Categories
Weblogging

Weblog Graveyard

Recovered from the Wayback Machine.

I finally managed to get the For Poets sites up and running and have moved a couple of existing articles over, to Internet for Poets and Semantic Web for Poets. You can check the sites out following the links in the sidebar on the main page of Burningbird. Please let me know if the template I used for all the sites is causing breakage in your browser. I’ve tested in Mac OSX and Windows, with a variety of tools, but you know how it is.

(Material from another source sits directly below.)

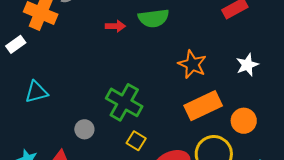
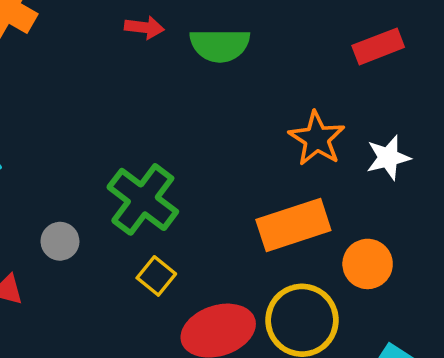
red arrow: (115, 26) -> (144, 27), moved
orange star: (192, 64) -> (317, 139), moved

All the new weblogs are using Movable Type. I did manage to install several other weblogging tools, but when it came time to try and skin them — I threw in the towel, and decided that what I’m writing is more important than what I’m using to publish it. Either I continued to fuss with the tools, or I started writing again.

Writing won.

In addition to moving the older articles over, I also published the first part of a multi-part series on Permalinks, Weblog links. Part 1, “The Impermanence of Permalinks”, discusses the problems of permalinks and moving weblogs or changing tools, something we all know all too well. The rest of the segments of the article are as follows:

 

Part 2: “Re-weaving the broken web”

What are some of the techniques you can use to point your old permalink addresses to your new page locations.

Part 3: “Architectural Changes for Friendly Permalinking”

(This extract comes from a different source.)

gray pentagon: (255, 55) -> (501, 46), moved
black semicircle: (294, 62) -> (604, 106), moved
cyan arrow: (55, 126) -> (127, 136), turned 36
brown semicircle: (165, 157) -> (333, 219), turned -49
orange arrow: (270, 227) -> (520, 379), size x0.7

What should tools provide, at a minimum, to prevent permalink problems.

Part 4: “Start fresh by sweeping out the old webs”

Sometimes you may want to break the permalinks, and sometimes you may want to deliberately throw out archive pages. This last section challenges the premise behind persistent archives, and the myth of the permalink.

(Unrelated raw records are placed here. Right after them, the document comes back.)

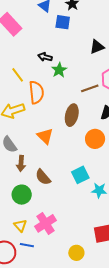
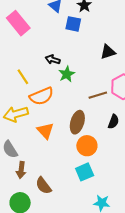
orange semicircle: (36, 92) -> (41, 96), turned 70
orange triangle: (45, 136) -> (45, 131), moved
orange circle: (95, 139) -> (87, 146), moved
cyan square: (80, 175) -> (85, 172), moved

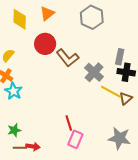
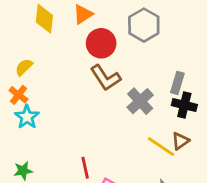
red circle: (45, 44) -> (101, 43), moved
yellow line: (111, 92) -> (161, 147), moved
red line: (69, 123) -> (85, 168), moved

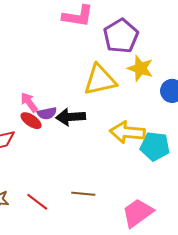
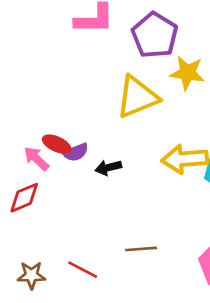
pink arrow: (29, 102) -> (36, 159), moved
black arrow: (71, 117) -> (108, 168), moved, size x0.7
red ellipse: (31, 121) -> (57, 144), moved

Part 2 will cover techniques you can use to redirect from old pages to new locations, including using htaccess, ErrorDocument, Redirect, and so on.

Part 3 is going to focus on what weblogging tools should support to minimize the broken permalink problem. I plan on tying this back to the Pie/Echo/Atom effort, and see where the requirements outlined in the article would fit into the current work with the new initiative. In addition, I’ll write on how these same requirements will impact on existing weblogging tools, and what we can do to propagate changes more quickly through all the services we’re all so tied into now.

The last part is going to be the fun one. The scenario basically is this — throw out the rulebook, and break the permalinks, throw away the archives. Yes, violating the two strongest taboos of weblogging in order to make a move to a new site, or, more importantly, to redefine what your weblog is, and what you want it to say about you.

Sometimes you may find yourself caught up in weblogging patterns that you find, over time, don’t suit you. You may want to change what you write about, or change how you write, or even your subject matter. You look back through your old archives of what you wrote a year ago, two years ago, and it isn’t compatible with what you want to write now. So what do you do? Do you keep the old baggage — dusty old permalinks to dusty old writing? Or do you start fresh?

Somewhere along the way we built into Law that thou shalt not break permalinks, thou shalt not drop archives. We leave them lying, permanent reminders for all time and either just change direction in our writing (causing some confusion between the old and the new), or start a new weblog.

I envision a future Web, littered with the carcasses of old, old weblogs, long discarded, long forgotten, ghosts that haunt the threaded void. What exactly do you do with an old, old weblog that refuses to die? Can we take it out into the wilderness somewhere, and leave it by the side of the road? Will it manage to find its way back home? Can we pretend at some future time, that we don’t know it?

I think it’s time, and past, to put this law to the challenge. Part 4 talks about this, and also talks about how you can ‘break’ the laws with style, grace, and elegance.